I satisfied a mid-morning hunger attack with a bagel from South Street Philly Bagels, which — though hardly a vintage establishment — fit nicely with my mission. A fifth-generation Brooklyn bagel maker opened the shop in the mid-’90s, when the commercial strip was undergoing its latest renaissance; while 19th-century Russian Jews would probably have looked askance at chocolate-chip bagels, they’d nonetheless recognize a good bialy more readily than most of the street’s current offerings.
It’s a pity I was full by the time I reached Famous Fourth Street Deli. As soon as I stepped inside the black-and-white checkered-tile storefront, I recognized the unmistakable classics of my childhood: black-and-white cookies the size of my head, pieces of cake with the rough dimensions of a tissue box, and enough luscious pastrami to give any cardiologist a conniption. Famous is riding a broader wave of Jewish-deli nostalgia, but this place — open since 1923 — is the real deal.
Fourth Street between South and Catharine streets is still known as Fabric Row for its myriad textile shops and boutiques. The name harkens back to an era when Jewish merchants sought their fortunes in Philadelphia’s bustling garment industry, turning out menswear, millinery and all manner of confections in the early 20th century.
At least one Jewish institution dates from that immigrant heyday. B’nai Abraham, built on Lombard Street in 1874, is the oldest synagogue building in Philadelphia still in continuous use. The Orthodox synagogue has seen its share of neighborhood vicissitudes, but services draw a healthy crowd to the columned edifice, whose tan façade stands out amid tidy brick row houses.
Another synagogue of that era, on Sixth Street just off South, is now home to the Antiquarian’s Delight — a metaphor, it seemed, for the whole neighborhood. Hebrew letters just over the doorway add just the right historical note to what is now a colorful hodgepodge of dusty books, rhinestone earrings and mink stoles from many a Jewish grandmother’s legacy.
Strolling north, I turned back toward Rittenhouse Square, headed for another Jewish classic: the Rosenbach Museum and Library, on one of the prettiest blocks in Philadelphia.
The redbrick townhouse of Dr. A.S.W. Rosenbach, a Jewish rare-books and manuscripts dealer who died in 1954, is now home to a singular collection that includes James Joyce’s handwritten “Ulysses” and a first-edition “Don Quixote.”
Collecting ran in the family: A.S.W.’s brother, Philip, was an art and antiques dealer, and their combined passions form the core of the museum, meaning you can peruse letters from the Founding Fathers amid the chairs they might have sat on.

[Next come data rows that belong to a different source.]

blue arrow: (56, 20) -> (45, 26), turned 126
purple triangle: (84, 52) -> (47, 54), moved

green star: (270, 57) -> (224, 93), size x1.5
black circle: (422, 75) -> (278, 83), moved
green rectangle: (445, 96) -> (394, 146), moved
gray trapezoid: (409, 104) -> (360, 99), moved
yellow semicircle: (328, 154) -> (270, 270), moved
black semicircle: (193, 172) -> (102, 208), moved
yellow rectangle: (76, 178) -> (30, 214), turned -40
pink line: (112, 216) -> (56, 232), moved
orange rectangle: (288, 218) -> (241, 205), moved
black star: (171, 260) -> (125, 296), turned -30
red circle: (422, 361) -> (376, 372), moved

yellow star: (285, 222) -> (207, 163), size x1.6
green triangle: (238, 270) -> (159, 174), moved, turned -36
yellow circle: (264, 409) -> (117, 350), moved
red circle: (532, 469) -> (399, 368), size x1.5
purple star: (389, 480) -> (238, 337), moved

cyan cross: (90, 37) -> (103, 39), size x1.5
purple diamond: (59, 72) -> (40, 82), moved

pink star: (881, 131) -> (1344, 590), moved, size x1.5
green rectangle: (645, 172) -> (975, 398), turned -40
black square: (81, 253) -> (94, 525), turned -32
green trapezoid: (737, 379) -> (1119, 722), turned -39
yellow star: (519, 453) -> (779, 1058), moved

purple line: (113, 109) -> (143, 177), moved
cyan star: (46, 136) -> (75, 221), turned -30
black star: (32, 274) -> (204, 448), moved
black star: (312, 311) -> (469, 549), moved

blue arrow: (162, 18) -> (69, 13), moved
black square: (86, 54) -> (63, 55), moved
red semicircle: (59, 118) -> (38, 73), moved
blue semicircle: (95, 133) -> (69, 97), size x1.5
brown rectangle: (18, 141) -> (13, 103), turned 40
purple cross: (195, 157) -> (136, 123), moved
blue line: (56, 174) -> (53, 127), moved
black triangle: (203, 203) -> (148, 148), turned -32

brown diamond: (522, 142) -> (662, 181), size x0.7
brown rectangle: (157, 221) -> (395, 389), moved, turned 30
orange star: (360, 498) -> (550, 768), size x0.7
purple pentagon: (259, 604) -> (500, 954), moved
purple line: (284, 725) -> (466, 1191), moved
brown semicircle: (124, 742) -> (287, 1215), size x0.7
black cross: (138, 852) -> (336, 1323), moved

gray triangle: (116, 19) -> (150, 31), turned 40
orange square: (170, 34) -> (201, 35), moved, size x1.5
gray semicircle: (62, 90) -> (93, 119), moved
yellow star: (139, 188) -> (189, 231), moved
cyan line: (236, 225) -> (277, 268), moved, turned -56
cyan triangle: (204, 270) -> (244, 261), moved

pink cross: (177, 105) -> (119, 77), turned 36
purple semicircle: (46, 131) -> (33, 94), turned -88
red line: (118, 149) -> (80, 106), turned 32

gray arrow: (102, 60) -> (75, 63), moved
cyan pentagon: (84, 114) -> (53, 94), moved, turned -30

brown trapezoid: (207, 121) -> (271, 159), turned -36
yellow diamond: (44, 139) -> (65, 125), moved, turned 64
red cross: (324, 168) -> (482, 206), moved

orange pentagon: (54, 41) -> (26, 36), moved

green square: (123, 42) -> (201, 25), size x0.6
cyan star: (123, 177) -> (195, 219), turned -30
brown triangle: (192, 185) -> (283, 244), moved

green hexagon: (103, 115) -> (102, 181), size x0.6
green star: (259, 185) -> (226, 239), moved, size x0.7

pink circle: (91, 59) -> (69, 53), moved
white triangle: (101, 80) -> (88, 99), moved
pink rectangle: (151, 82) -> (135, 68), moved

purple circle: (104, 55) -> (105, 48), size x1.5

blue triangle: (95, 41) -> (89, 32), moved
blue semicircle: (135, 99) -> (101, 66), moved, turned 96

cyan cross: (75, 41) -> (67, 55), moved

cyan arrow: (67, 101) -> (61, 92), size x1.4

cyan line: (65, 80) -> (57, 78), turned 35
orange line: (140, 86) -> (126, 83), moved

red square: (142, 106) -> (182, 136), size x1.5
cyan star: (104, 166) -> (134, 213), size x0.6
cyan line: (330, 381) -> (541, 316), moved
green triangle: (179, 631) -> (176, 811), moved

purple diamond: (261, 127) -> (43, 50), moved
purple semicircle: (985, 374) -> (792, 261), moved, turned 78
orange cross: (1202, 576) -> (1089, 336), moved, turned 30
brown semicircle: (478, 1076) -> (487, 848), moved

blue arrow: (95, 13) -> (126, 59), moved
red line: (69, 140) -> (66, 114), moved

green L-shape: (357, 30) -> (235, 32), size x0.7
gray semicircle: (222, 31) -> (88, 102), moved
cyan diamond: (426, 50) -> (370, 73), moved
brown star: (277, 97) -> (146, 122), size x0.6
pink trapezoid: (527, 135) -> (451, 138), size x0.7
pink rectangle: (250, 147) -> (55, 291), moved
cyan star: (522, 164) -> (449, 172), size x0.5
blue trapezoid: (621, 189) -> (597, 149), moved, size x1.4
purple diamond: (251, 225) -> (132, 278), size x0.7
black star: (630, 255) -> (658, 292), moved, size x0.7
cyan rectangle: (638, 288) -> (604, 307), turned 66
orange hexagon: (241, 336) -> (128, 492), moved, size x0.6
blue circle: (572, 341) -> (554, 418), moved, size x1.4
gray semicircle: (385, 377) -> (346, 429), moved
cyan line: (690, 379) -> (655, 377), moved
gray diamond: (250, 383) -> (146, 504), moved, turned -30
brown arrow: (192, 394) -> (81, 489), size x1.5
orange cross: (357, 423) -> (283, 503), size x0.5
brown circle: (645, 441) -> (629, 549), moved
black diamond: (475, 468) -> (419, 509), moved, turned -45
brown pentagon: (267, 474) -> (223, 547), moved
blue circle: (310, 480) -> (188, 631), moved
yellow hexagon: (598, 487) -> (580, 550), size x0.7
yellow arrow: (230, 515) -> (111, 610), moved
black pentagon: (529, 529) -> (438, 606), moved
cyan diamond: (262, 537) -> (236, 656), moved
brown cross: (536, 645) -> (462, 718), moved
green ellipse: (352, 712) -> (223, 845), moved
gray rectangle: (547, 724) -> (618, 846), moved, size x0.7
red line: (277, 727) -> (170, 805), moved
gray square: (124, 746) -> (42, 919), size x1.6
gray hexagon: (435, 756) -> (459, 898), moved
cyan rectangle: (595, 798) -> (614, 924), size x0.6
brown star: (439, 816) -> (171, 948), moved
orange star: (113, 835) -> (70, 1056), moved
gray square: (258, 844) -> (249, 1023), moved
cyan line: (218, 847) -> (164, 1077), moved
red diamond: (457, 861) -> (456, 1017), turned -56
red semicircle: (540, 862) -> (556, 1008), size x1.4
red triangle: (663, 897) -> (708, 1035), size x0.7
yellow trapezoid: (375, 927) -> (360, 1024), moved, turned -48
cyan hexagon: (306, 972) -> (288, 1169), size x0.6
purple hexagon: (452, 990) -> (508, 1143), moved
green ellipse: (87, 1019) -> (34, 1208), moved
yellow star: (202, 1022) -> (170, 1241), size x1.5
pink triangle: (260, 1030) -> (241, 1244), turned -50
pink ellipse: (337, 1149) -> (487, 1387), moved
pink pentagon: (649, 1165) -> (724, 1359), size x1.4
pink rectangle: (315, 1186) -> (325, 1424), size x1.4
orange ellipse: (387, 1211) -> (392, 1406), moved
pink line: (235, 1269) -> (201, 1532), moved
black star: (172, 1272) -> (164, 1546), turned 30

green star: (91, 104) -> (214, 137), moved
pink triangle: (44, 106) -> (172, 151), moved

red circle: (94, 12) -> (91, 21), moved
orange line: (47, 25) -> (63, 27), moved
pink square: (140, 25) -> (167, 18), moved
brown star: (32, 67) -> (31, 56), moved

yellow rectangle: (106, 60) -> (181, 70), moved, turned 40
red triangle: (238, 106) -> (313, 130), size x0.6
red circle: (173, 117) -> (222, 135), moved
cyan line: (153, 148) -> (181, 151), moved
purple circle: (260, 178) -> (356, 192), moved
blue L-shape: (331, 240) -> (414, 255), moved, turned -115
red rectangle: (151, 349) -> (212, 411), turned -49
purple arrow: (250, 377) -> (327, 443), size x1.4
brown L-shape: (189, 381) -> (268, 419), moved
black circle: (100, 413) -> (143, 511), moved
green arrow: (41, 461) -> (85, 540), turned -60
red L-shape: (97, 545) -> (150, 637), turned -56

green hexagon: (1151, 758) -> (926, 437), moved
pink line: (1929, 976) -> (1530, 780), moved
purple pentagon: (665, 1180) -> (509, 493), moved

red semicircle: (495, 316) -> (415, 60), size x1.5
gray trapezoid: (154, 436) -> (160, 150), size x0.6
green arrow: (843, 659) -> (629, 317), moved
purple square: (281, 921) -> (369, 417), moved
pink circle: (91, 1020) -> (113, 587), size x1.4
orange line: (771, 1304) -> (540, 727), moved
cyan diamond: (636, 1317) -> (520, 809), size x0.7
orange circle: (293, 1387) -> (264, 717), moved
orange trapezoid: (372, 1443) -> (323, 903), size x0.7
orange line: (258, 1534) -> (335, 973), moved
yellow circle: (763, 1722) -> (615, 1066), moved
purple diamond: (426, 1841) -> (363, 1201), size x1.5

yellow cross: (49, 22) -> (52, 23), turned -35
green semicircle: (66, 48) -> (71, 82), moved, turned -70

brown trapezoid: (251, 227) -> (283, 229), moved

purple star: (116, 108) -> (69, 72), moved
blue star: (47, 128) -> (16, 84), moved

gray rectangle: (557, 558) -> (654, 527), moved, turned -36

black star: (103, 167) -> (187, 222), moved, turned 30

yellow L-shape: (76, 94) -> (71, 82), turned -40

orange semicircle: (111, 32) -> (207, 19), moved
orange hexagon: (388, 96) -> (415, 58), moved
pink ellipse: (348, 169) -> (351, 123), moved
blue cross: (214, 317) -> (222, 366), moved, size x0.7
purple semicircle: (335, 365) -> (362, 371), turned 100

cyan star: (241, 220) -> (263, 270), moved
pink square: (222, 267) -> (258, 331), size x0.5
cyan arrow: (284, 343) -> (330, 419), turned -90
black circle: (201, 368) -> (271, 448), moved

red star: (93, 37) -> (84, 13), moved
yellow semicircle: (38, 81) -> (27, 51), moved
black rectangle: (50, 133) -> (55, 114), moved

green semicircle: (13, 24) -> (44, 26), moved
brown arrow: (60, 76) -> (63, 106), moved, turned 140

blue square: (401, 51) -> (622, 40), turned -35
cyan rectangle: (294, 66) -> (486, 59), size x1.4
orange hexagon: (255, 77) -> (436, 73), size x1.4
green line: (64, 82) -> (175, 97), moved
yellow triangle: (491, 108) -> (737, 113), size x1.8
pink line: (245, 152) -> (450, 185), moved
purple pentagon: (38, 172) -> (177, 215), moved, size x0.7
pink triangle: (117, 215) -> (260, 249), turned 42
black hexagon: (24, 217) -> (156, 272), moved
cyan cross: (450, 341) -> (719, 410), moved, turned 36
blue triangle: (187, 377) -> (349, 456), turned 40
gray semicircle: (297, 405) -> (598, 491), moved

Jewish bibliophiles will find much to savor. The Rosenbach is the sole repository of the artwork of Maurice Sendak, the legendary Jewish children’s book author and illustrator; sketches, manuscripts, and rotating exhibitions document Sendak’s magical world, and a current exhibition, “The Night Max Wore His Wolf Suit,” celebrates the 50th anniversary of the iconic Sendak work, “Where The Wild Things Are.”
This year’s highlight, however, is “In the Beginning,” a 500-year chronology of the Jewish Diaspora on view through January. The show juxtaposes works from three collections — the earliest printed works in Hebrew, from Southern Europe; Jewish-authored books from Colonial America and 18th-century Britain; and selections from the Gratz holdings, one of Philadelphia’s oldest Jewish families — to illuminate perspectives on Jewish life on both sides of the Atlantic.
I left the museum thinking about those slices of layer cake back on Fourth Street, or maybe a corned-beef sandwich. Unlike the Rosenbachs — who clearly never saw a deal they couldn’t pass up — I had thus far managed to resist the lure of shopping. But in the paradise for souvenirs that is Queen Village, I decided a slice of cake seemed a reasonable reward.